Judge Kavanaugh Ruled Against Public Interest 87% of the Time in Split Decision Cases
Back in June, Supreme Court Justice Anthony Kennedy announced he was retiring from the bench. Though Justice Kennedy’s values leaned to the right, he was oftentimes the swing vote, joining between the four liberal justices on hot-button issues affecting the public interest. Following Justice Kennedy’s announcement, President Trump nominated Brett Kavanaugh, a Judge on the U.S. Court of Appeals for the D.C. Circuit, to replace Justice Kennedy. The confirmation hearings of Judge Kavanaugh are currently stalled in the Senate following allegations of sexual assault. And while these allegations are deeply concerning, they are not the only reason to reconsider his nomination to the highest court in the country. Public interest groups are evaluating Judge Kavanaugh’s voting history and opinions in public interest cases, and have found his rulings to heavily favor corporate interests.
In “An Analysis of Judge Kavanaugh’s Opinions in Split-Decision Cases”, Public Citizen, a nonprofit consumer advocacy organization, found that during his 12 years on the bench, Judge Kavanaugh decided or wrote an opinion against the public interest 87% of the time in split decisions dealing with consumer, environmental and worker rights. Specifically, the report found that Judge Kavanaugh decided 15 times for employers and only two times for employees in the employment and workers rights area. On issues involving the environment, Judge Kavanaugh voted 11 times for corporations or against entities suing to block environmental protection, and only twice for the side of clean air and clean water. Likewise, in consumer cases, Judge Kavanaugh voted 18 times for the business and only 4 times for the consumers or the public interest. Finally, in all 7 split-decision cases dealing with police abuse or human rights issues, Judge Kavanaugh ruled against the victims and for the alleged abusers.

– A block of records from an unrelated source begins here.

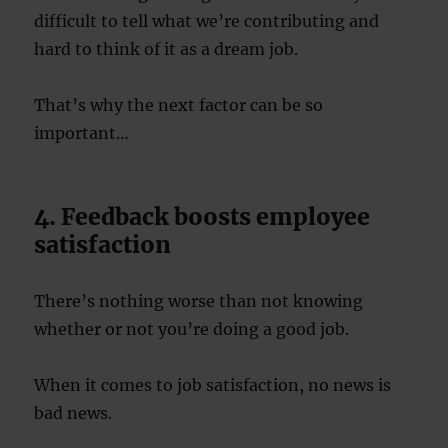
difficult to tell what we’re contributing and
hard to think of it as a dream job.
That’s why the next factor can be so
important…
4. Feedback boosts employee
satisfaction
There’s nothing worse than not knowing
whether or not you’re doing a good job.
When it comes to job satisfaction, no news is
bad news.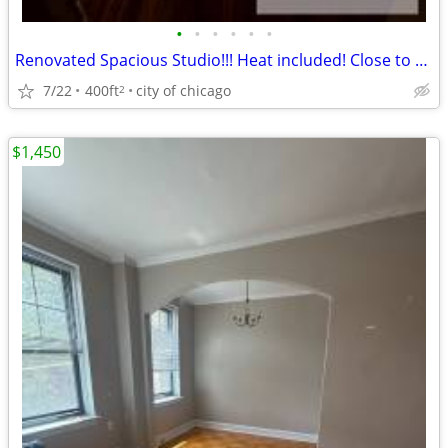
•
•
•
•
•
•
Renovated Spacious Studio!!! Heat included! Close to CTA/ Metra!!
7/22
400ft
city of chicago
2
$1,450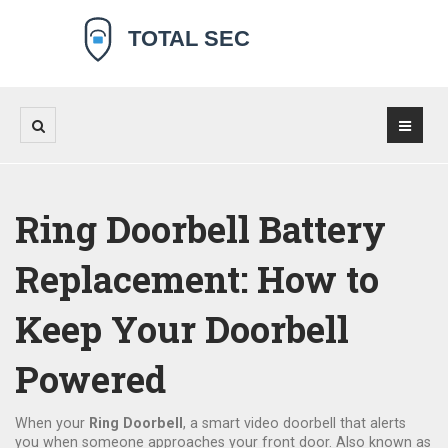
Ring Doorbell Battery
Replacement: How to
Keep Your Doorbell
Powered
When your
Ring Doorbell
,
a smart video doorbell that alerts
you when someone approaches your front door
. Also known as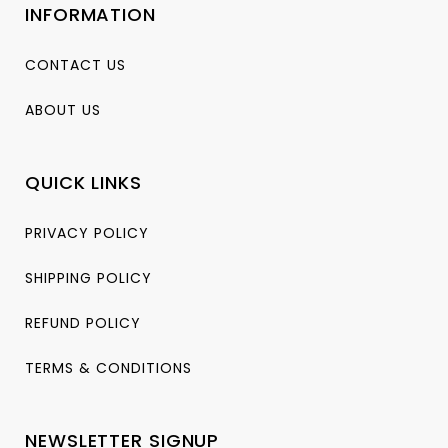
INFORMATION
CONTACT US
ABOUT US
QUICK LINKS
PRIVACY POLICY
SHIPPING POLICY
REFUND POLICY
TERMS & CONDITIONS
NEWSLETTER SIGNUP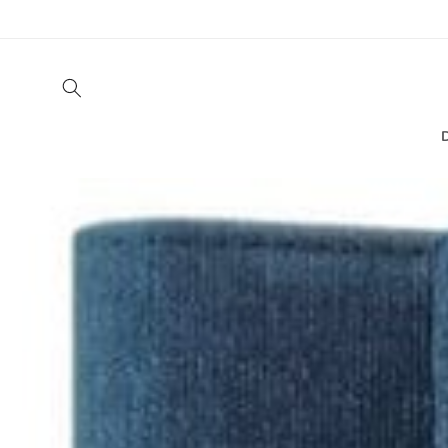
Skip to
content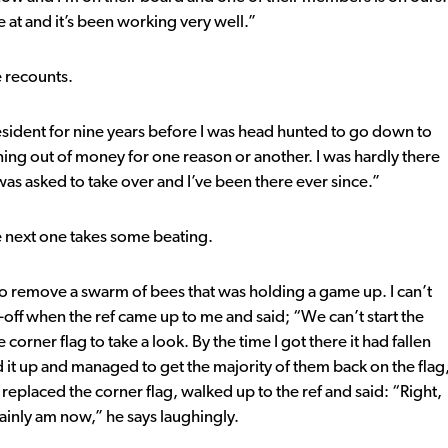
at and it’s been working very well.”
e recounts.
esident for nine years before I was head hunted to go down to
ning out of money for one reason or another. I was hardly there
as asked to take over and I’ve been there ever since.”
e next one takes some beating.
to remove a swarm of bees that was holding a game up. I can’t
-off when the ref came up to me and said; “We can’t start the
rner flag to take a look. By the time I got there it had fallen
ed it up and managed to get the majority of them back on the flag
 replaced the corner flag, walked up to the ref and said: “Right,
rtainly am now,” he says laughingly.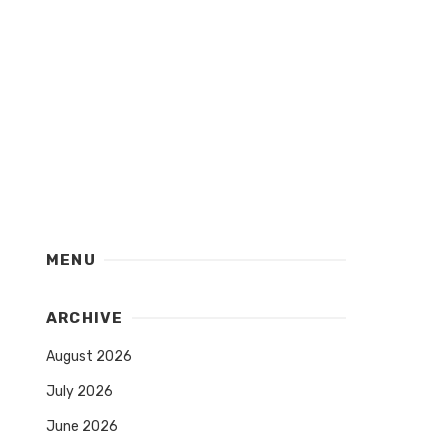
MENU
ARCHIVE
August 2026
July 2026
June 2026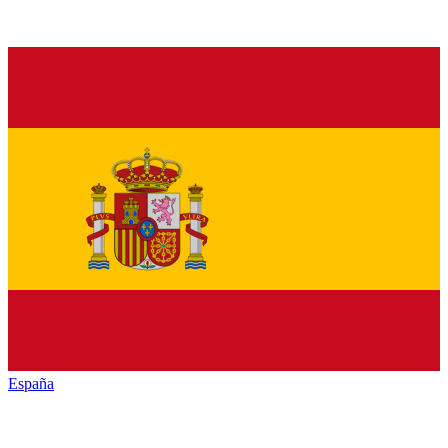
España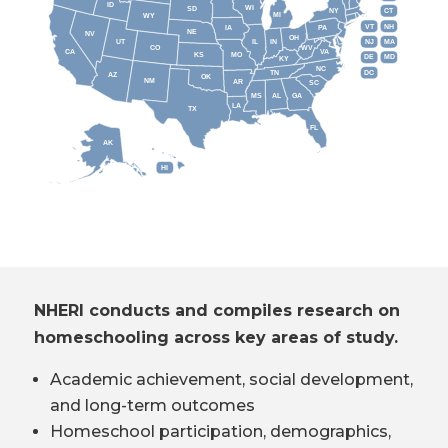
ID
WI
SD
NY
CT
MI
WY
VT
NH
IA
PA
NE
NV
OH
IL
IN
NJ
UT
MA
CO
WV
CA
VA
KS
MO
DE
MD
KY
NC
DC
TN
AZ
OK
NM
AR
SC
MS
AL
GA
LA
TX
FL
AK
HI
NHERI conducts and compiles research on
homeschooling across key areas of study.
Academic achievement, social development,
and long-term outcomes
Homeschool participation, demographics,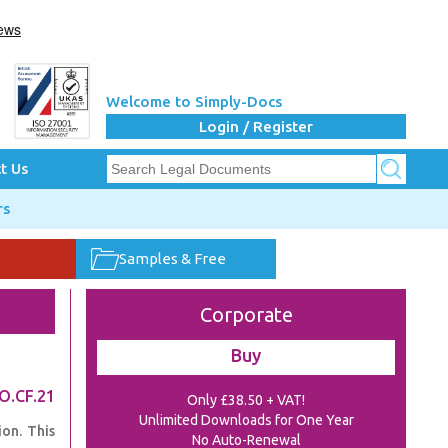
Welcome to Simply-Docs
Login / Register
t Us
rs
Samples & Free
Corporate
Buy
O.CF.21
Only £38.50 + VAT!
Unlimited Downloads for One Year
on. This
No Auto-Renewal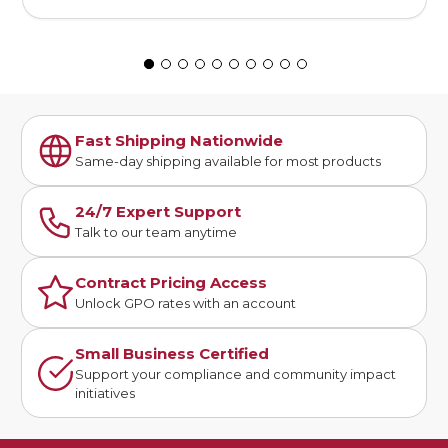
Fast Shipping Nationwide
Same-day shipping available for most products
24/7 Expert Support
Talk to our team anytime
Contract Pricing Access
Unlock GPO rates with an account
Small Business Certified
Support your compliance and community impact
initiatives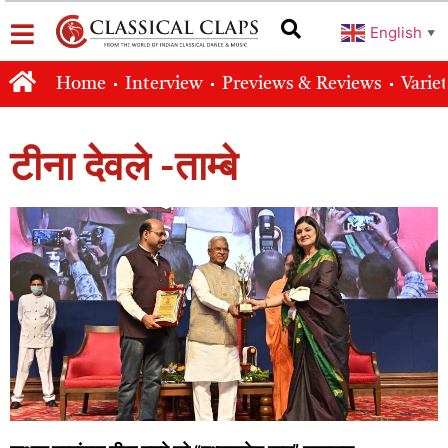
English
▼
Home
Interview
Previews & Reviews
Varie
टीना देवले -ताम्बे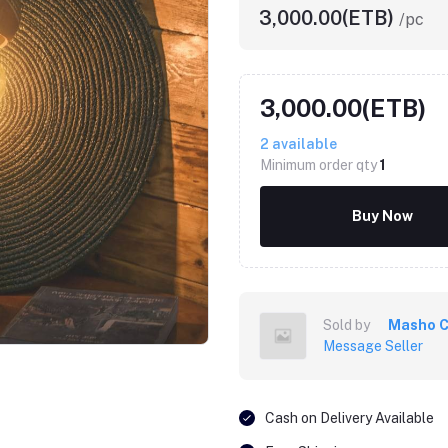
3,000.00(ETB)
/pc
3,000.00(ETB)
2
available
Minimum order qty
1
Buy Now
Sold by
Masho C
Message Seller
Cash on Delivery Available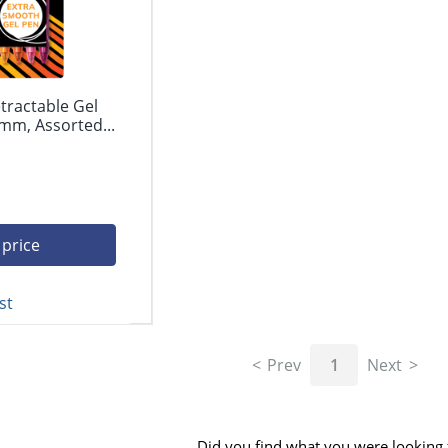
tractable Gel
mm, Assorted...
 price
st
Prev
1
Next
Did you find what you were looking 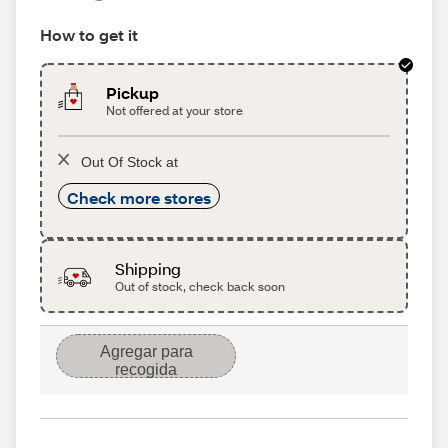
How to get it
Pickup
Not offered at your store
Out Of Stock at
Check more stores
Shipping
Out of stock, check back soon
Agregar para
recogida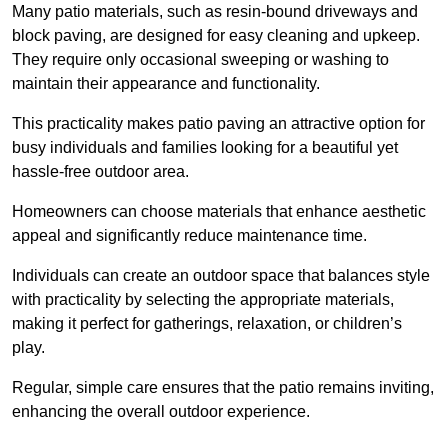
Many patio materials, such as resin-bound driveways and
block paving, are designed for easy cleaning and upkeep.
They require only occasional sweeping or washing to
maintain their appearance and functionality.
This practicality makes patio paving an attractive option for
busy individuals and families looking for a beautiful yet
hassle-free outdoor area.
Homeowners can choose materials that enhance aesthetic
appeal and significantly reduce maintenance time.
Individuals can create an outdoor space that balances style
with practicality by selecting the appropriate materials
,
making it perfect for gatherings, relaxation, or children’s
play.
Regular, simple care ensures that the patio remains inviting,
enhancing the overall outdoor experience.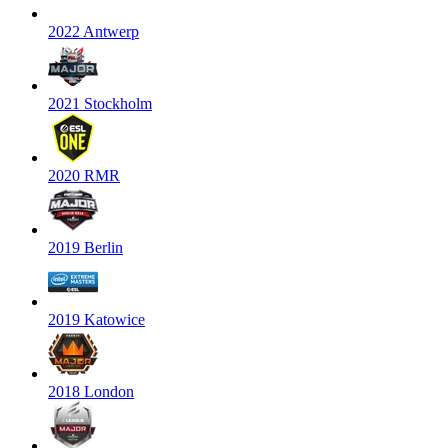
2022 Antwerp
2021 Stockholm
2020 RMR
2019 Berlin
2019 Katowice
2018 London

Judge Kavanaugh’s past rulings indicate that, should he be confirmed, he is not going to be the swing vote that Justice Kennedy was and he will not have the public interest in mind. The Code of Conduct for United States Judges requires judges to perform the duties of the office impartially. Though we expect impartiality from our judges, it is difficult not to see a pattern in Judge Kavanaugh’s history of ruling on matters involving the public interest. We can only hope that should Judge Kavanaugh be confirmed, he takes an impartial stance on all issues that come before the court, especially those involving the public interest.